If PCSX2 is to be Rewritten, What should be Done Differently?

[K.F]

The kernel is just a piece of EE code.

I know:

The bios is just software, its' the most basic piece of software, but it is still software nonetheless, that still needs to go through the hardware that you will have, or will emulate anyway.

There is no DMAC/IPU on the kernel ;)

I don't know if this is a language barrier issue or what, but I guess I need to emphasize what I said:

bios includes the IOP modules, and it also handles the (EE - IOP) DMA channels (SIF)

I did not say it contains any hardware.

IOP overhead is rather low, so you won't get a magical speed boost with a threaded IOP. Maybe 5-10%, if you're not VU limited.

I just said it will be possible, I did not say it will give a magical boost. Actually, 5-10% is much bigger boost than what I though it would be.

And I still don't know what part of what I said makes me "don't know/understand what I'm talking about" :P

[rama]

Threading IOP (and with it, SPU2-X) would be the last possible approach that we haven't done yet, that could lead to a speedup.
It's also very dangerous to do, as it makes emulation behavior non-deterministic.
That means that in one session, your game could mistime a DMA transfer and crash, and in the next session, the transfer completes correctly.
It makes such problems very hard to debug.
For that reason, some in the developer team have totally ruled out the idea.

We do have to revisit that EE/IOP sync code though, as it's currently overly complex and not very accurate, especially in conjunction with SPU2-X.
The game Klonoa 2 has no sound due to this, for example.

I just wouldn't count on the revised code to be also multithreaded.

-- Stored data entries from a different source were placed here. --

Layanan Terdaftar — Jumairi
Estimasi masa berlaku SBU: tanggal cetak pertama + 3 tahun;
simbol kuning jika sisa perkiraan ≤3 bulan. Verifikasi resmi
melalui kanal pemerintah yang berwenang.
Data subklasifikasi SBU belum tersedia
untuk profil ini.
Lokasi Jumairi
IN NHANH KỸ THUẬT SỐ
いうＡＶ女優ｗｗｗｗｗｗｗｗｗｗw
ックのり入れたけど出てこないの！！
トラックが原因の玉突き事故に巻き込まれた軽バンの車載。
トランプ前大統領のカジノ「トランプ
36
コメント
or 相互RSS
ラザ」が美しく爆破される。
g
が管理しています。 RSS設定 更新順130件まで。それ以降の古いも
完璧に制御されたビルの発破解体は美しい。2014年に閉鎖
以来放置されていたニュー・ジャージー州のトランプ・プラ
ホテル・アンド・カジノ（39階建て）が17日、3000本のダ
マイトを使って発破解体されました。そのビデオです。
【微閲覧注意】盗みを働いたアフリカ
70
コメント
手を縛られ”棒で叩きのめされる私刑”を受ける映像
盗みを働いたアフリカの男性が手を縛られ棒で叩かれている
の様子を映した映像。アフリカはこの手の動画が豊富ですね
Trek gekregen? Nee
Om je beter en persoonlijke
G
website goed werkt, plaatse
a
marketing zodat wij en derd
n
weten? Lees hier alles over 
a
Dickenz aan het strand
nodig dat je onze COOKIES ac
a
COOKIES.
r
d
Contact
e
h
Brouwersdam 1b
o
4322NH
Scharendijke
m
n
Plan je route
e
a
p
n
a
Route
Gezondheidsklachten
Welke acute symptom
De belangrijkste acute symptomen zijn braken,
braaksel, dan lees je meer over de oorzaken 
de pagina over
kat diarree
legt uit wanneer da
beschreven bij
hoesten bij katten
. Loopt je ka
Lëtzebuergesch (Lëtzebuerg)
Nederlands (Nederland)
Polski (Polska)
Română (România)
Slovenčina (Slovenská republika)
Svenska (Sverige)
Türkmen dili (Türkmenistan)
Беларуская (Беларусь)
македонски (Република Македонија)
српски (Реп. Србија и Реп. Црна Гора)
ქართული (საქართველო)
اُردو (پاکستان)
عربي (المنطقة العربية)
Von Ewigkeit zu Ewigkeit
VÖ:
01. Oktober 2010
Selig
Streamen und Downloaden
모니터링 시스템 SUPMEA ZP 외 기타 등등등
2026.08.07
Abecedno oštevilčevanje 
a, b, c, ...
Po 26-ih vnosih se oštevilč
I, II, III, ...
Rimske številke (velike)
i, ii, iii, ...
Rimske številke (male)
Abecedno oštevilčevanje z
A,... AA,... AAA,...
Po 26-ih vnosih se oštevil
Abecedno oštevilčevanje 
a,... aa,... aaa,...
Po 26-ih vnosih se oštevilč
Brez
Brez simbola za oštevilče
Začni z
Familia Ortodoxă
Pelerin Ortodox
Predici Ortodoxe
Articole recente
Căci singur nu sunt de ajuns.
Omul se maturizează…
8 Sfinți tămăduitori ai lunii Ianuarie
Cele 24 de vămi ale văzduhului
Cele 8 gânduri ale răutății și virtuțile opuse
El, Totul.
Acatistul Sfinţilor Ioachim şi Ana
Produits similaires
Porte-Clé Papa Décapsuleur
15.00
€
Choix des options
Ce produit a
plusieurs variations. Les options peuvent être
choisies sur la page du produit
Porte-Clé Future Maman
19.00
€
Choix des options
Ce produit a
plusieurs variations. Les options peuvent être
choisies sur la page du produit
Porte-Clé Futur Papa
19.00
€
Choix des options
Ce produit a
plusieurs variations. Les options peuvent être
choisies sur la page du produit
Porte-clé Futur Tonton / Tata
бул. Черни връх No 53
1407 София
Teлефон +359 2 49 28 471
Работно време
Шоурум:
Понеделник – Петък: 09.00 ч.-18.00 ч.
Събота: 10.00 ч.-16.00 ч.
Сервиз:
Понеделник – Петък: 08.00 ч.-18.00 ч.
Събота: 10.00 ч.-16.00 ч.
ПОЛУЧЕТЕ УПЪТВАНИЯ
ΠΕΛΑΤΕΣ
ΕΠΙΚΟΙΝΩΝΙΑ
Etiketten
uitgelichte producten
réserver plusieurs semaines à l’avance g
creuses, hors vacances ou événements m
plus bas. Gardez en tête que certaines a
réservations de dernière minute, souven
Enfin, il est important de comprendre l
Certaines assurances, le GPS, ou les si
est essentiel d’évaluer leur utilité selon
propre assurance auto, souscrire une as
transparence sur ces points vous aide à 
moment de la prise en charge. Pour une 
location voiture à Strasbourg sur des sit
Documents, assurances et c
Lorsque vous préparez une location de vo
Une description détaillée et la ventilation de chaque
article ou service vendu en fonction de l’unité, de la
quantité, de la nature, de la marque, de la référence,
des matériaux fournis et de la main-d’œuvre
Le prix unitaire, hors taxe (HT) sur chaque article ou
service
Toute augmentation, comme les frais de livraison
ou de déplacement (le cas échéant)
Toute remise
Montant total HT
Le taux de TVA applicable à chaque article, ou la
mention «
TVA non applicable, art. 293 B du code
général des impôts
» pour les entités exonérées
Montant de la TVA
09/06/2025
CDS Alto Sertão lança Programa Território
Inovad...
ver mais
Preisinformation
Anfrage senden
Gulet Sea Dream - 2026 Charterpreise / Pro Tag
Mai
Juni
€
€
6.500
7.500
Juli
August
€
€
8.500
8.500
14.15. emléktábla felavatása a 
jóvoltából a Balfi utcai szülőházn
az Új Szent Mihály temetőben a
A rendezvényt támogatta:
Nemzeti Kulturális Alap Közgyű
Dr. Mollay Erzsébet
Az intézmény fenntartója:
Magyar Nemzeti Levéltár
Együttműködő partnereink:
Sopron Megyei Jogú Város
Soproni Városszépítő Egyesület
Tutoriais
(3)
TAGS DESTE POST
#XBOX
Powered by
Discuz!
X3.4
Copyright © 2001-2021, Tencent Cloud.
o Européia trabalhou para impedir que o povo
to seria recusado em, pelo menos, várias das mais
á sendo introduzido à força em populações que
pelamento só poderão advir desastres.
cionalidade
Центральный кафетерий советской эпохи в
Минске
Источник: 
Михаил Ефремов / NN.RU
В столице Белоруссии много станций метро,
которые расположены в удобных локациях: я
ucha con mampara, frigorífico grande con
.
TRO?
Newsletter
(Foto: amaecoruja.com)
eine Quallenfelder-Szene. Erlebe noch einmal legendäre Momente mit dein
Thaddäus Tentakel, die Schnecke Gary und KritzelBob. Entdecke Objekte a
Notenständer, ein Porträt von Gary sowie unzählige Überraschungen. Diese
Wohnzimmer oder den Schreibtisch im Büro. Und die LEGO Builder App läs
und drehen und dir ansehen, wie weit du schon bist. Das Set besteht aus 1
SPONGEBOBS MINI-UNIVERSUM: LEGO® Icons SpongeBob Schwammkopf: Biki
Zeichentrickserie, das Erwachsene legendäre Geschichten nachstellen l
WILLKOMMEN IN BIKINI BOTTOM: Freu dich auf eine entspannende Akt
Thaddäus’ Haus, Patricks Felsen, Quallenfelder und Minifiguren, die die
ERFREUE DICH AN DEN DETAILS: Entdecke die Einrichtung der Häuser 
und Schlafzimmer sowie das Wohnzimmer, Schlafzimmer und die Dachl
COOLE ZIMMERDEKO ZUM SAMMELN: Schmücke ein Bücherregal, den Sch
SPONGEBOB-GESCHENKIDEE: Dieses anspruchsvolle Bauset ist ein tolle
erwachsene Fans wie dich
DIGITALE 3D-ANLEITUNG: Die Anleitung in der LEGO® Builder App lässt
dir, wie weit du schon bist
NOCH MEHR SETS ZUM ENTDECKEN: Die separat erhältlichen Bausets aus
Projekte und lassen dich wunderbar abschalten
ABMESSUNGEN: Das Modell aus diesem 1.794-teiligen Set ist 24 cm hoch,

It might just be too dangerous.

[HTB123]

What about taking advantage of C++11 threading features such as futures for small repeated calculations

[gregory]

I don't know if this is a language barrier issue or what, but I guess I need to emphasize what I said:


I did not say it contains any hardware.

The barrier is that I know the internal of the EE kernel. Yes there are DMA related code in the kernel, but it is only a write to a couple of register to start the transfer. Or get the register status. All the DMA emulation, and synchronization of the transfer are done outside of the kernel.

I just said it will be possible, I did not say it will give a magical boost. Actually, 5-10% is much bigger boost than what I though it would be.

And I still don't know what part of what I said makes me "don't know/understand what I'm talking about"

Well it is 5-10% if VU isn't limited and without taking into account the synchronization between threads. Actually it seems to be much lower. Here some number from God Of War     (speed hack enabled and VU cycle stealing)

As you can see IOP emulation isn't costly. Sound (spu2x) has a bigger impact.

I don't think you understand how work multithreading. You seem to mix the internal sync of the PS2, and the sync of x86 threads.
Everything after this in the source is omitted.